The Department of State recommends that students apply for a visa in their home country. Students who must apply for a visa in a third country must remember the following:
- Students cannot return to the U.S. until their visa has been issued.
- If the visa application is denied, students will not be able to return to the U.S. and will be required to return to their home country.
- If the visa application is denied in Canada or Mexico, automatic revalidation does not apply.
Leave of Absence
International students must notify ISS of their plans prior to taking a Leave of Absence (LOA) from the College.

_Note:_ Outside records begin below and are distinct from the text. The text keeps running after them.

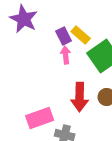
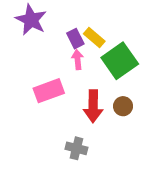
pink rectangle: (40, 118) -> (49, 91), moved

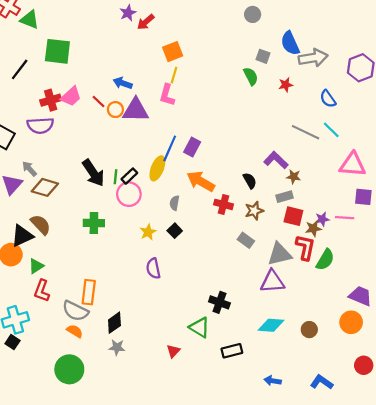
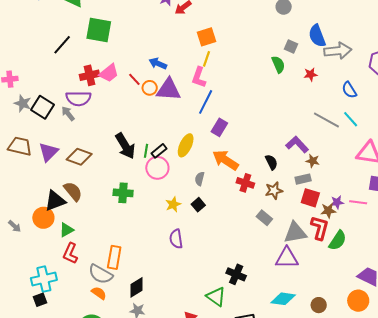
blue line: (170, 148) -> (206, 102), moved
gray arrow: (29, 169) -> (68, 114), moved
black square: (13, 342) -> (40, 300), turned 32

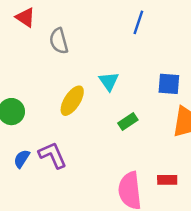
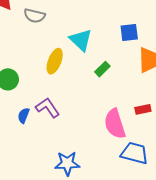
gray semicircle: (59, 41) -> (35, 16), turned -50
cyan triangle: (109, 81) -> (81, 40), size x1.4

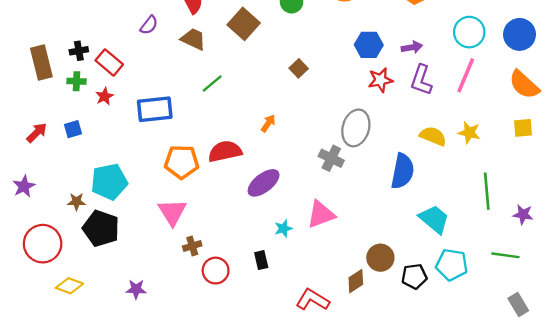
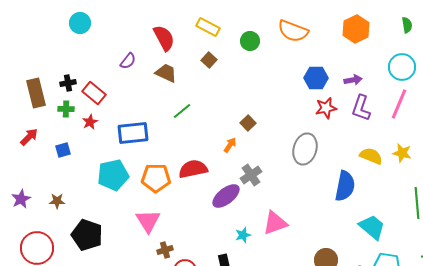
brown square: (244, 24) -> (209, 60), size x0.6
brown square: (299, 68) -> (248, 123), moved
red arrow: (37, 133) -> (29, 137), moved
gray cross: (331, 158) -> (251, 175), moved, turned 30
cyan pentagon: (109, 182) -> (113, 175), moved
brown star: (76, 202) -> (57, 201), moved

Depending on the type of leave, the Student & Exchange Visitor Program (SEVP) may require ISS to terminate a student's F-1 status.
Types of Leaves
1. Academic Withdrawal Leave
2. Medical Leave
3. Military Leave
4. Personal Leave
5. Study Abroad
If you are taking a study abroad LOA, you can most likely continue to maintain your current F-1 status, provided that your LOA has been approved by the Director of Study Away and that you have received approval from ISS prior to departure from Bennington.
If you will be outside of the United States for a period longer than five months, there is a possibility that ISS could terminate your F-1 status. Please continue to stay in contact with an International Student Advisor to ensure the proper maintenance of your immigration status.
Please visit Study Abroad for more information.
LOA Effects on OPT
SEVP mandates that ISS terminate a student's F-1 status if they are on a non-study abroad LOA. If your F-1 is terminated, you must return to Bennington for two consecutive semesters in full-time status in order to be eligible for Post Completion Optional Practical Training or Curricular Practical Training.
Returning to Bennington
When you are ready to return to Bennington after a LOA, please notify ISS at least 3 months prior to your intended return to request a new I-20 visa document. An International Student Advisor (ISA) will assist you with this process.
If your plans for program completion change and you drop below a full course of study, you must meet with an ISA. Should you take a leave of absence, withdraw voluntarily, or become suspended, you are required to change your non-immigrant status, transfer to another school, or leave the United States. If you are suspended or required to withdraw from the college, you must leave the U.S. immediately. The only exception to remain in F-1 status and in the U.S. is through a valid Medical Withdrawal. This option must be discussed with an ISA prior to filing for withdrawal.
Out of Status
If you have fallen out of status while pursuing your education at Bennington, you must complete the application Form I-539 through USCIS. If you have been out of status for more than five months, you are not eligible for reinstatement, and it is recommended you meet with an ISA.
Transfers & Leaving Bennington
F-1 students who have been admitted to Bennington and are coming from another institution are considered F-1 program transfers. The students will have to complete the transfer in form and submit this form to ISS. They must also speak with the international student advisor at their current school and request that their SEVIS record be electronically released from their current school to Bennington.
Transfer from Bennington to another institution
F-1 students who have made a commitment to attend another institution must inform ISS and request that their SEVIS records be electronically released to the new school. They must also submit the transfer out form.